● **Material shown**:

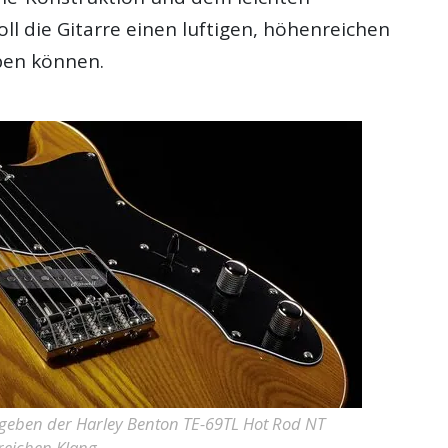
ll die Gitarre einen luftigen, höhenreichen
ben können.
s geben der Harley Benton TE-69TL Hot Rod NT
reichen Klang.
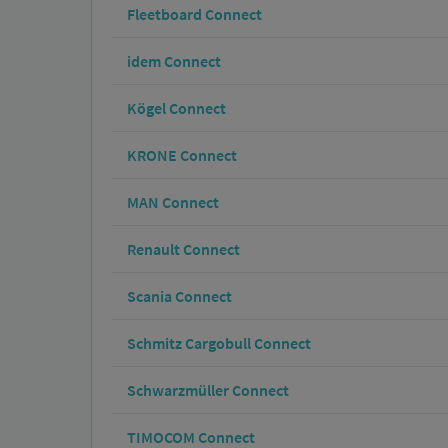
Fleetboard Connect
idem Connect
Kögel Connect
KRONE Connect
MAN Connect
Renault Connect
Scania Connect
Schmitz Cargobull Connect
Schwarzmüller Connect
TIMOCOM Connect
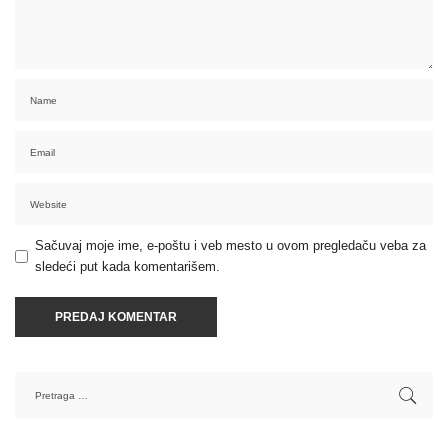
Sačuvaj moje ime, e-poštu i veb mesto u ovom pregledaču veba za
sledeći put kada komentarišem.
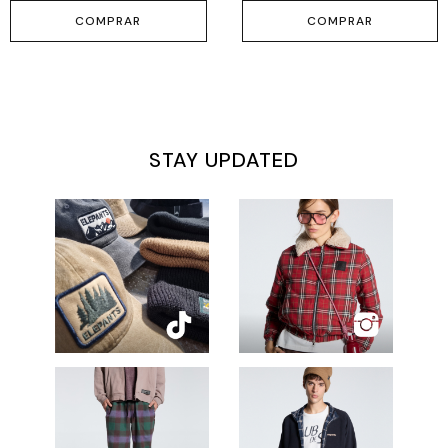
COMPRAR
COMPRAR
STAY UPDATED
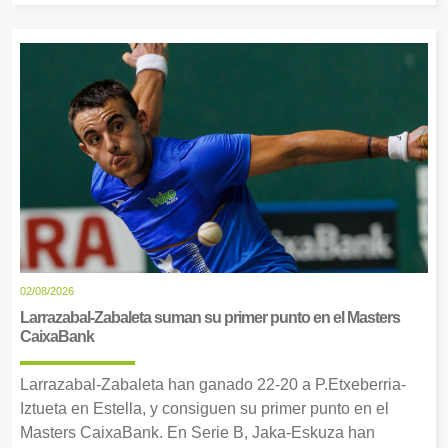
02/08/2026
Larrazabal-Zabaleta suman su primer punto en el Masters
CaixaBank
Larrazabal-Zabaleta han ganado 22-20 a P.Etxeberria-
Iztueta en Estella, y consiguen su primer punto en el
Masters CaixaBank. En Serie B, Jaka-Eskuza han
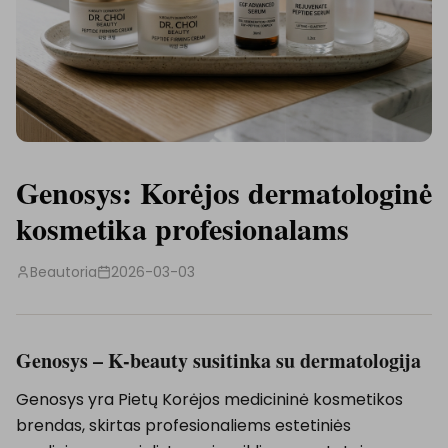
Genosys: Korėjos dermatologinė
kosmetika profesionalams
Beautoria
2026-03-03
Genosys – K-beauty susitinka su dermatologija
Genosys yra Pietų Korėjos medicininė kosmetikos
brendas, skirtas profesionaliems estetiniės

--

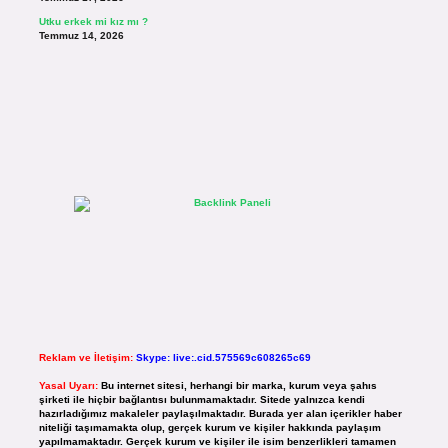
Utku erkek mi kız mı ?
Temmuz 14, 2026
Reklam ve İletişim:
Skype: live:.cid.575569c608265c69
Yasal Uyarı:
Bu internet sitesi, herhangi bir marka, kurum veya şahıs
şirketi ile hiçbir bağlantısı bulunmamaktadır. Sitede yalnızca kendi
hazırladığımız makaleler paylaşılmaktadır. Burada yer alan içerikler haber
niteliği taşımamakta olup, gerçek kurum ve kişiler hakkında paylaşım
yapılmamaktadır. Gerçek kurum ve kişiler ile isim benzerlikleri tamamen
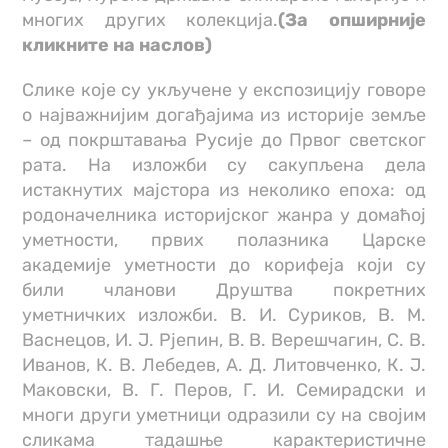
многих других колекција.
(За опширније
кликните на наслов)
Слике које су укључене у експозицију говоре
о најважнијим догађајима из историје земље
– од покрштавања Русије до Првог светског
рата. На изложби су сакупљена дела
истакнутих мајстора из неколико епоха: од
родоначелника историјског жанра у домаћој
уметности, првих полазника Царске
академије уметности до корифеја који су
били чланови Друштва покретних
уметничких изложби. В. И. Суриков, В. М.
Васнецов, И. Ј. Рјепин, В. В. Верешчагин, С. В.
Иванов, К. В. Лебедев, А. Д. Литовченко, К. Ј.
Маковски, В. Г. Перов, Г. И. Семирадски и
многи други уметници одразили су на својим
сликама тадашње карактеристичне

● **Task to complete**: Each line from the material above that mentions the word "Connect" needs to be copied.

● **Output of the task**:
Fleetboard Connect
idem Connect
Kögel Connect
KRONE Connect
MAN Connect
Renault Connect
Scania Connect
Schmitz Cargobull Connect
Schwarzmüller Connect
TIMOCOM Connect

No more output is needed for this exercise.